Saved data entries
====

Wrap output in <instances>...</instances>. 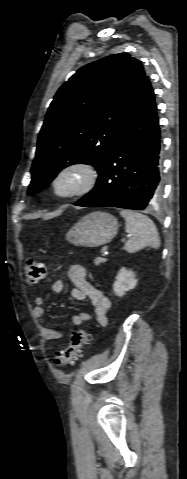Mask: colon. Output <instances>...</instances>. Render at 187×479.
<instances>
[{
  "label": "colon",
  "instance_id": "colon-1",
  "mask_svg": "<svg viewBox=\"0 0 187 479\" xmlns=\"http://www.w3.org/2000/svg\"><path fill=\"white\" fill-rule=\"evenodd\" d=\"M25 281L29 285H36L42 281L47 274L46 265L35 259L29 258L23 262ZM91 340V335L83 328L72 333L67 346L58 352L54 358V365L63 368L73 364L83 353V347Z\"/></svg>",
  "mask_w": 187,
  "mask_h": 479
}]
</instances>
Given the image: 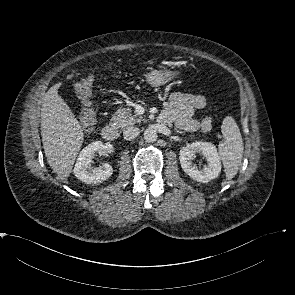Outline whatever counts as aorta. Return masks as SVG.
Returning <instances> with one entry per match:
<instances>
[{
  "label": "aorta",
  "mask_w": 295,
  "mask_h": 295,
  "mask_svg": "<svg viewBox=\"0 0 295 295\" xmlns=\"http://www.w3.org/2000/svg\"><path fill=\"white\" fill-rule=\"evenodd\" d=\"M157 131L156 129L150 127L144 131V138L147 142H154L157 140Z\"/></svg>",
  "instance_id": "1"
}]
</instances>
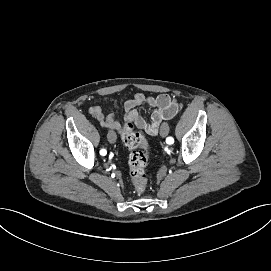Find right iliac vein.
<instances>
[{"label":"right iliac vein","instance_id":"right-iliac-vein-1","mask_svg":"<svg viewBox=\"0 0 271 271\" xmlns=\"http://www.w3.org/2000/svg\"><path fill=\"white\" fill-rule=\"evenodd\" d=\"M108 141L114 143L117 139V135L114 131L110 130L107 134Z\"/></svg>","mask_w":271,"mask_h":271}]
</instances>
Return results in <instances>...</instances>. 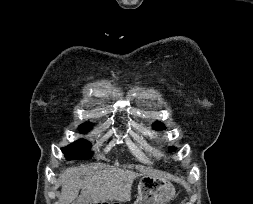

====

With pictures excluded, the lines running from the one containing "Find right iliac vein." through the last line of the records above are to be restated exactly and in full.

Find right iliac vein.
<instances>
[{"label":"right iliac vein","instance_id":"right-iliac-vein-1","mask_svg":"<svg viewBox=\"0 0 271 271\" xmlns=\"http://www.w3.org/2000/svg\"><path fill=\"white\" fill-rule=\"evenodd\" d=\"M108 141L114 143L117 139V135L114 131L110 130L107 134Z\"/></svg>","mask_w":271,"mask_h":271}]
</instances>
Return results in <instances>...</instances>. 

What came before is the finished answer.